Strategy funding stress puts focus on its Bitcoin balance sheet

Strategy's latest market stress matters for Bitcoin investors because the company has been one of the biggest public-market buyers of BTC. If its funding tools become more expensive or less reliable, that could limit the pace of future purchases and shift attention from Bitcoin exposure to balance-sheet risk.
The pressure is centered on STRC, Strategy's variable-rate perpetual preferred stock. It was designed to trade near its $100 stated value, but fell to about $71 on Friday before recovering to roughly $75. That still leaves it about 25% below par.

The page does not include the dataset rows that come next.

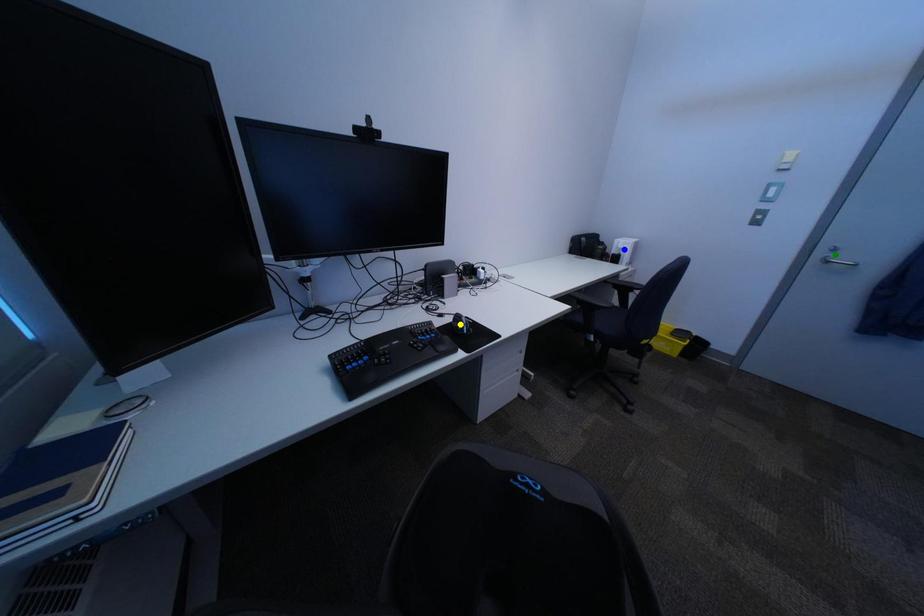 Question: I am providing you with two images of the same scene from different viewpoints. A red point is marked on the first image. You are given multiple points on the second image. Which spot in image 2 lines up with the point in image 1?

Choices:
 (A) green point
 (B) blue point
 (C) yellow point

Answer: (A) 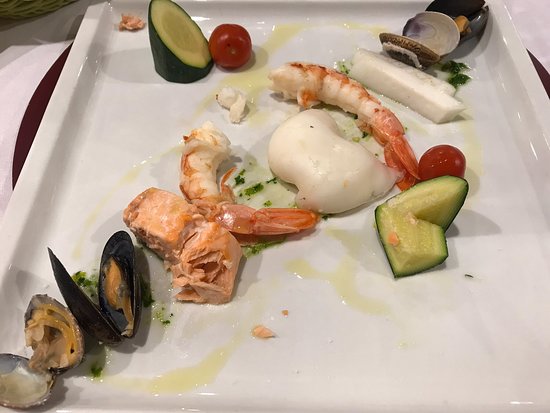 Image resolution: width=550 pixels, height=413 pixels. What are the coordinates of `edge of basket` in the screenshot? It's located at (33, 8). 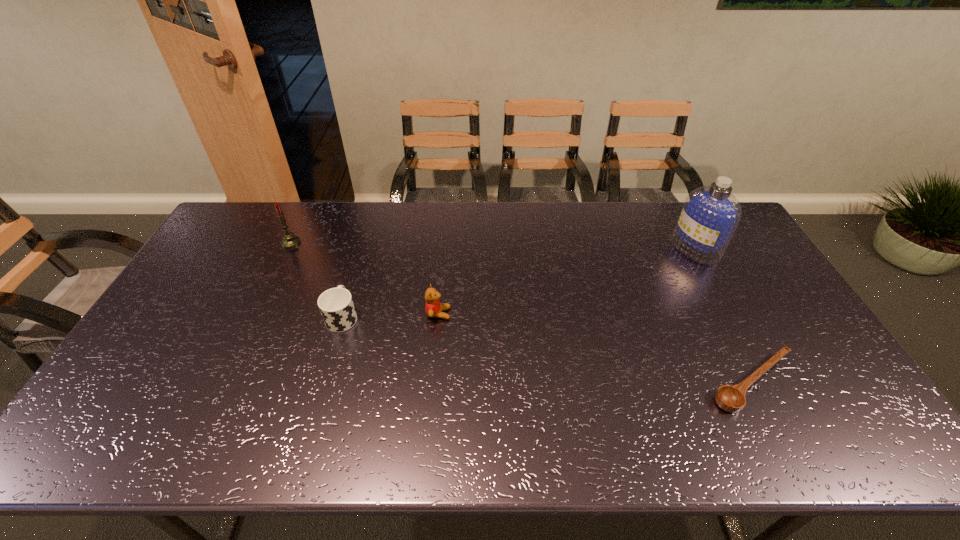 The image size is (960, 540). What are the coordinates of `vacant space that satisfies the following two spatial constraints: 1. on the side of the cup with the handle; 2. on the right side of the cleansing agent` in the screenshot? It's located at (363, 248).

In order to click on vacant region that satisfies the following two spatial constraints: 1. on the front side of the cleansing agent; 2. on the front-facing side of the teddy bear in this screenshot , I will do `click(731, 314)`.

Locate an element on the screen. The height and width of the screenshot is (540, 960). vacant space that satisfies the following two spatial constraints: 1. on the front-facing side of the third shortest object; 2. on the right side of the shortest object is located at coordinates (432, 382).

The image size is (960, 540). Find the location of `blank space that satisfies the following two spatial constraints: 1. on the front-facing side of the third object from left to right; 2. on the back side of the nearest object`. blank space that satisfies the following two spatial constraints: 1. on the front-facing side of the third object from left to right; 2. on the back side of the nearest object is located at coordinates (432, 382). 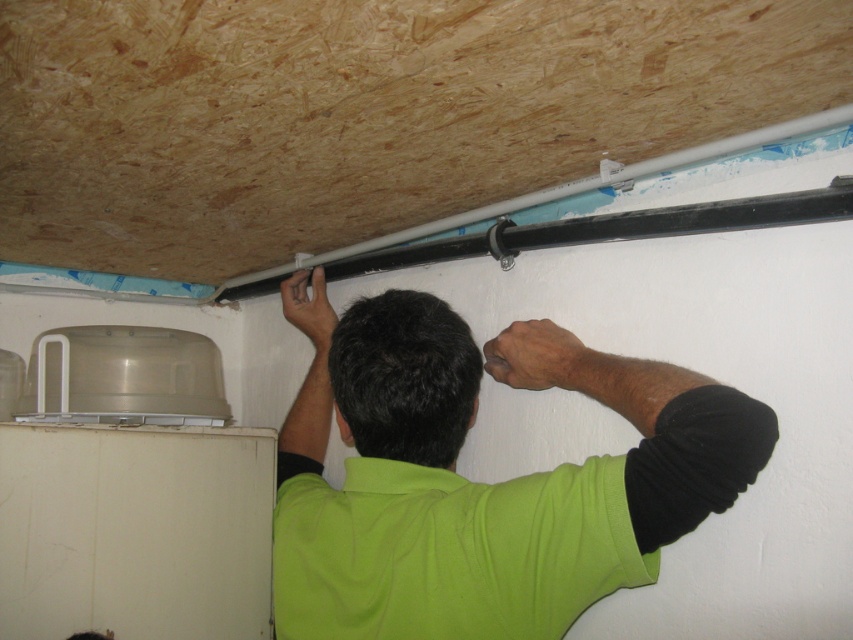 Question: Which point is closer to the camera taking this photo?

Choices:
 (A) (186, 16)
 (B) (683, 163)
 (C) (405, 429)

Answer: (A)

Question: Does white plastic exhaust hood at upper center appear on the right side of green matte shirt at center?

Choices:
 (A) yes
 (B) no

Answer: (B)

Question: Considering the relative positions of white plastic exhaust hood at upper center and white plastic pipe at upper center in the image provided, where is white plastic exhaust hood at upper center located with respect to white plastic pipe at upper center?

Choices:
 (A) left
 (B) right

Answer: (A)

Question: Which of the following is the closest to the observer?

Choices:
 (A) (514, 577)
 (B) (761, 128)

Answer: (A)

Question: Among these objects, which one is farthest from the camera?

Choices:
 (A) white plastic pipe at upper center
 (B) white plastic exhaust hood at upper center

Answer: (A)

Question: Is green matte shirt at center to the left of white plastic pipe at upper center from the viewer's perspective?

Choices:
 (A) yes
 (B) no

Answer: (A) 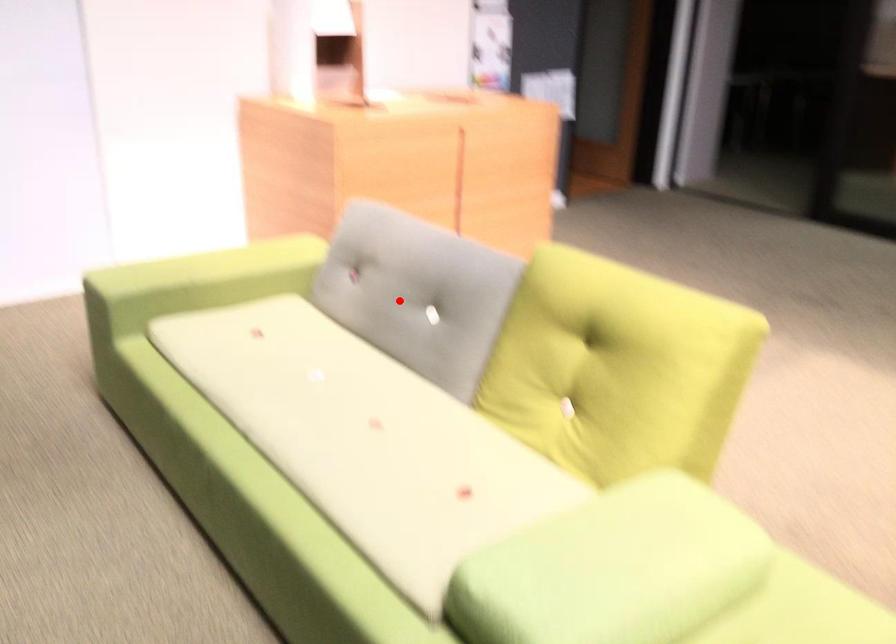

At the same time, Strategy's enterprise market-to-net asset value briefly dropped below 1, suggesting investors are no longer assigning a premium to the company's financing model.
According to Glenn Cameron of Ooramp Bitcoin, Strategy could face about $8 billion in potential cash demands over the next two years. He estimates annual preferred dividend costs near $1.7 billion, including roughly $1.2 billion tied to STRC. He also points to about $4.5 billion of convertible notes that may need cash repayment between September 2027 and June 2028 if the stock stays far below conversion prices.
Strategy has about $1.4 billion in cash. Its options include issuing more stock or preferred shares, refinancing debt, slowing Bitcoin purchases, or selling some BTC. Each comes with a cost.